I have a hard time imagining what else about Dark Sun might be an issue.

As a setting about the perils and consequences of climate change, it feels extremely modern.
As I said in the other thread, because a lot of people cannot seem to tell the difference between something being a warning against a thing and something promoting that thing. You have to have racism in a book to show racism is evil...which some people take as promoting racism.
 


As I said in the other thread, because a lot of people cannot seem to tell the difference between something being a warning against a thing and something promoting that thing. You have to have racism in a book to show racism is evil...which some people take as promoting racism.

That's not the argument that's being made, as a rule.
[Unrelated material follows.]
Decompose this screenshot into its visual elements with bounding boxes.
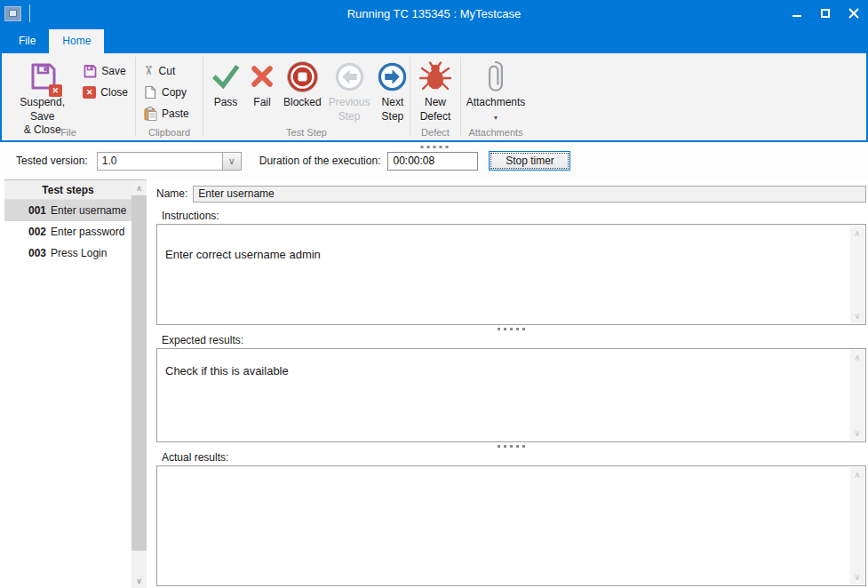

The argument is more along the lines of 'it oversimplifies the issue to the point of caricature, it often trivialises the experiences of the victims, and it turns real-world brutality into entertainment that's run by DMs who in general have very little knowledge of the historical context and reality.' I don't think anyone's seriously claiming that having slavery in Dark Sun might make people think slavery is a good thing.

Edit: and in the specific case of racism, unlike slavery it's something that a large percentage of the D&D player base might have actually experienced first hand. So yeah, it's pretty tasteless to be rubbing peoples' noses in the issue in a hobby that's supposed to be an enjoyable piece of escapism. Sure, there may be some people who can enjoy having their PC kick the snot out of fantasy racists, it's not up to WotC or anyone else to decide it's their place to administer one-size-fits-all amateur therapy in this manner.